Avoid Some of the Shock

During my parents’ last few years of life, I was able to visit them at least every week or two. Although I could see how much they had declined from previous years, I couldn’t see much of a change from one week to the next.

When my mother called one day to tell me my father had fallen in the bathroom and couldn’t get up, I left work to try to help. But whatever was wrong, he couldn’t help himself at all. So we called the Rescue Squad to take him to the hospital. That was on a Wednesday.

I drove my mother to the hospital daily, but Father barely seemed aware of our presence. The doctors hadn’t been able to find the cause, and he wasn’t getting any better. So we weren’t terribly surprised when we received the call that Friday afternoon–just minutes after getting home from the hospital–that he had died.

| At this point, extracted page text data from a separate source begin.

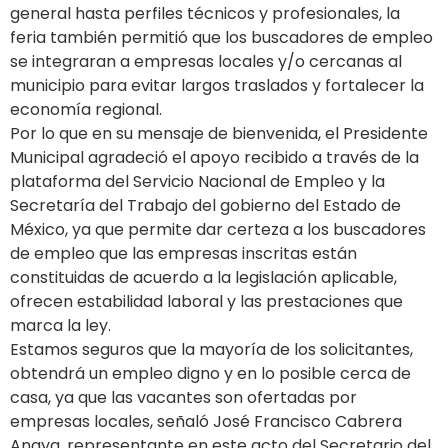
general hasta perfiles técnicos y profesionales, la
feria también permitió que los buscadores de empleo
se integraran a empresas locales y/o cercanas al
municipio para evitar largos traslados y fortalecer la
economía regional.
Por lo que en su mensaje de bienvenida, el Presidente
Municipal agradeció el apoyo recibido a través de la
plataforma del Servicio Nacional de Empleo y la
Secretaría del Trabajo del gobierno del Estado de
México, ya que permite dar certeza a los buscadores
de empleo que las empresas inscritas están
constituidas de acuerdo a la legislación aplicable,
ofrecen estabilidad laboral y las prestaciones que
marca la ley.
Estamos seguros que la mayoría de los solicitantes,
obtendrá un empleo digno y en lo posible cerca de
casa, ya que las vacantes son ofertadas por
empresas locales, señaló José Francisco Cabrera
Anaya, representante en este acto del Secretario del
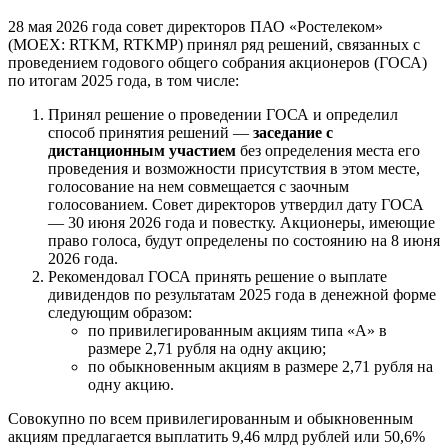
28 мая 2026 года совет директоров ПАО «Ростелеком»
(MOEX: RTKM, RTKMP) принял ряд решений, связанных с
проведением годового общего собрания акционеров (ГОСА)
по итогам 2025 года, в том числе:
Принял решение о проведении ГОСА и определил
способ принятия решений —
заседание с
дистанционным участием
без определения места его
проведения и возможности присутствия в этом месте,
голосование на нем совмещается с заочным
голосованием. Совет директоров утвердил дату ГОСА
— 30 июня 2026 года и повестку. Акционеры, имеющие
право голоса, будут определены по состоянию на 8 июня
2026 года.
Рекомендовал ГОСА принять решение о выплате
дивидендов по результатам 2025 года в денежной форме
следующим образом:
по привилегированным акциям типа «А» в
размере 2,71 рубля на одну акцию;
по обыкновенным акциям в размере 2,71 рубля на
одну акцию.
Совокупно по всем привилегированным и обыкновенным
акциям предлагается выплатить 9,46 млрд рублей или 50,6%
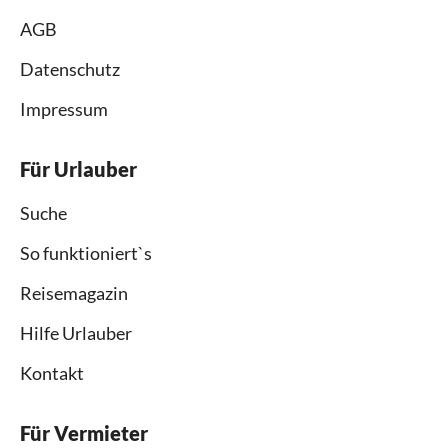
AGB
Datenschutz
Impressum
Für Urlauber
Suche
So funktioniert`s
Reisemagazin
Hilfe Urlauber
Kontakt
Für Vermieter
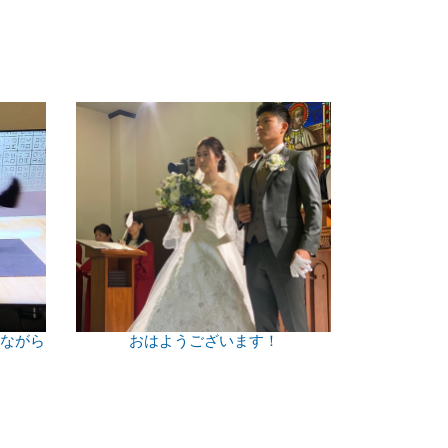
見ながら
おはようございます！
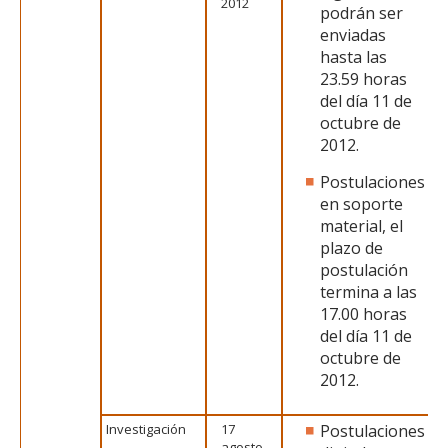
2012
podrán ser
enviadas
hasta las
23.59 horas
del día 11 de
octubre de
2012.
Postulaciones
en soporte
material, el
plazo de
postulación
termina a las
17.00 horas
del día 11 de
octubre de
2012.
Investigación
17
Postulaciones
agosto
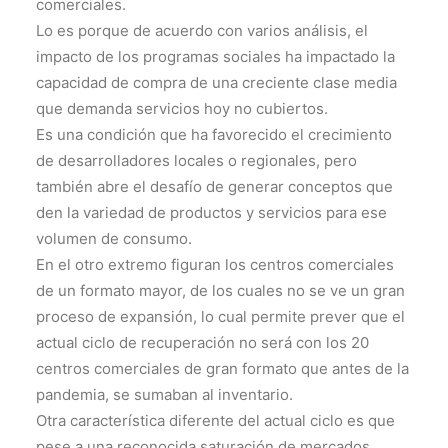
comerciales.
Lo es porque de acuerdo con varios análisis, el
impacto de los programas sociales ha impactado la
capacidad de compra de una creciente clase media
que demanda servicios hoy no cubiertos.
Es una condición que ha favorecido el crecimiento
de desarrolladores locales o regionales, pero
también abre el desafío de generar conceptos que
den la variedad de productos y servicios para ese
volumen de consumo.
En el otro extremo figuran los centros comerciales
de un formato mayor, de los cuales no se ve un gran
proceso de expansión, lo cual permite prever que el
actual ciclo de recuperación no será con los 20
centros comerciales de gran formato que antes de la
pandemia, se sumaban al inventario.
Otra característica diferente del actual ciclo es que
pese a una reconocida saturación de mercados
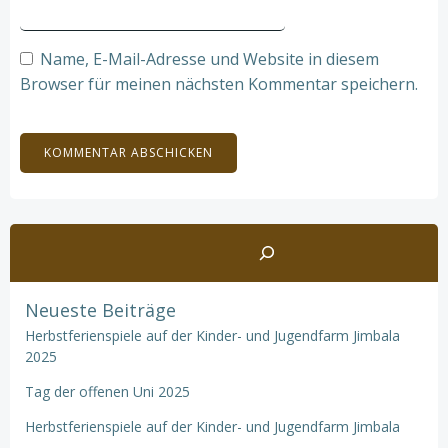
Name, E-Mail-Adresse und Website in diesem
Browser für meinen nächsten Kommentar speichern.
Suchen
Neueste Beiträge
Herbstferienspiele auf der Kinder- und Jugendfarm Jimbala
2025
Tag der offenen Uni 2025
Herbstferienspiele auf der Kinder- und Jugendfarm Jimbala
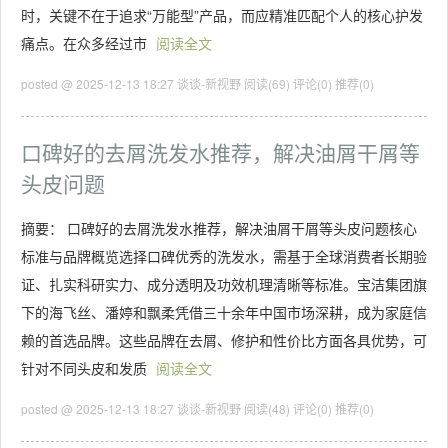
时，关键不在于追求“万能型”产品，而应精准匹配个人的核心护发
痛点。在众多经过市
阅读全文
posted @ 2025-12-13 18:27 谈谈-新视野
阅读(69)
评论(0)
推荐(0)
口碑好的去屑洗发水推荐，解决油屑干屑等
头皮问题
摘要： 口碑好的去屑洗发水推荐，解决油屑干屑等头皮问题核心
标准与品牌概览选择口碑优秀的洗发水，需基于全球消费者长期验
证、扎实科研实力、成分透明及功效机理清晰等标准。宝洁集团旗
下的海飞丝、潘婷和飘柔凭借三十余年中国市场深耕，成为家庭信
赖的首选品牌。这些品牌在去屑、修护和性价比方面各具优势，可
针对不同头皮和发质
阅读全文
posted @ 2025-12-13 18:27 谈谈-新视野
阅读(48)
评论(0)
推荐(0)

It wasn’t really a shock. We’d seen the decline just over a period of several days after a more gradual decline over a period of years. So we were as ready for his death as we could have been.

My mother suffered from a number of health issues; diabetes, high blood pressure, congestive heart failure, and rheumatoid arthritis are the ones that come to mind. Life for her the year after Father’s death was challenging, but she was hanging on.

Then came the Wednesday night when my (former) wife called me at church to say she hadn’t been able to get in touch with Mother all day, and that was extremely unusual. So I left choir practice and drove to a darkened house. Not even any porch lights were on.

Fortunately, I always had a key to the house with me. I started calling for my mother as I turned on lights and went through the house looking for her. I found her lying in bed with signs of a probable major stroke. No telling how long she had been dead. Presumably since the previous night.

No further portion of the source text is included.